= Lamont Pearson =

American professional boxer

Lamont Pearson (born February 18, 1971, in Washington, D.C.) is an American professional boxer. His professional record stands at 23-4-1 with 12 knockouts. Each of his four losses have come to current or former world champions.

==Amateur career==
Pearson had a 67–8 record, including winning a 1998 National Golden Gloves Lightweight Championship.

==Professional career==
Pearson turned professional in 1998 aged 27. After four wins he was held to a draw in 1999 when he fought Philadelphia lightweight Anthony Washington in a six-round bout on an ESPN2 Friday Night Fights, but received praise from ESPN boxing analyst Teddy Atlas, who scored the fight for Pearson 57-56. After the draw with Washington, Pearson began to climb the Super Featherweight (Junior Lightweight) ranks (130 lbs/59 kg), with 11 consecutive wins. His first regional title bout was on December 8, 2000, and was also his first bout against a well-known fighter, challenging southpaw Harold Warren, a 40-year-old former two-time world title challenger with a record of 42–14, for the vacant North American Boxing Association (NABA) Super Featherweight Title. In the 12th and final round, Pearson won with a knockout, with an uppercut to Warren's jaw that put him on the canvas, where he was counted out at 2:51 of round twelve, winning Pearson his first title. The fight was the last of Warren's 57-fight professional career.

In 2001 in an IBF Super Featherweight Title Eliminator, Pearson faced another southpaw, Carlos Navarro of Los Angeles, with a record of 23–1.
Pearson defeated Navarro in the ninth round, when Navarro conceded after hitting the canvas for the second time. With the win, Pearson claimed the United States Boxing Association (USBA) Super Featherweight Title and a #1 IBF-ranking.

Pearson defended the USBA title once before suffering an unexpected defeat in a non-title 10-round bout against last minute replacement Orlando Salido (record 14-8).
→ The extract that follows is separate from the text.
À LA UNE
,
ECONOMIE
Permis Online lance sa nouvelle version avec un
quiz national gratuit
Salido won many of the early rounds before Pearson bounced back later on, but ended with a unanimous decision loss.

After two more wins Pearson reached a world title fight in December 2002, with his record at 19-1-1, challenging reigning World Boxing Association (WBA) champion Yodsanan Sor Nanthachai in Bangkok, Thailand, for the WBA Super Featherweight title. The bout took place on King Bhumibol's birthday, a national holiday in Thailand, at the Royal Square in front of an audience of 75,000. Pearson suffered a broken right hand in the second round from an awkwardly landing punch, and Pearson had limited use of the hand for the remaining rounds. He had his first professional knockdown in the ninth round, and the fight ended with his first knockout loss when he was floored and counted out at 1:46 of round nine from a body shot.
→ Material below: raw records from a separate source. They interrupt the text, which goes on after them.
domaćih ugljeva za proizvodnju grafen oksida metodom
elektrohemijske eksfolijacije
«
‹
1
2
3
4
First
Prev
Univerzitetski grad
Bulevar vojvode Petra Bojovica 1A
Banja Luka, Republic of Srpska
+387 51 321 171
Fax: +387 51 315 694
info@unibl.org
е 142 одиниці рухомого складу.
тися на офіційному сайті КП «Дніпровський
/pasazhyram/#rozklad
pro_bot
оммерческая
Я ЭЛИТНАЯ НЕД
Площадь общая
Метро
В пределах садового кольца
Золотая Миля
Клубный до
Eight months later, in August 2003, Pearson contested the USBA Super Featherweight title again, against Australian Robbie Peden. Early in the fight, Pearson began showing discomfort in his surgically repaired right hand, and was forced to retire before the seventh round. He subsequently took a 17-month break for additional surgery on his hand.

In September 2005, Pearson challenged for the USBA Super Featherweight title again at the Patriot Center in Fairfax, Virginia, against Brooklyn southpaw Shamir Reyes (record 18–3–2). Pearson won with a bodyshot in the sixth.

In July 2006, Pearson fought another southpaw, former World Boxing Association (WBA) Super Featherweight titleholder Joel Casamayor, on an ESPN2's Friday Night Fights broadcast from Phoenix, Arizona. The 10-round bout was Pearson's first significant fight as a lightweight. Casamayor dominated for many of the first eight rounds before the bout was stopped due to a cut around Pearson's right eye in the 9th round.

==Personal life==
Pearson currently lives in Cheltenham, Maryland.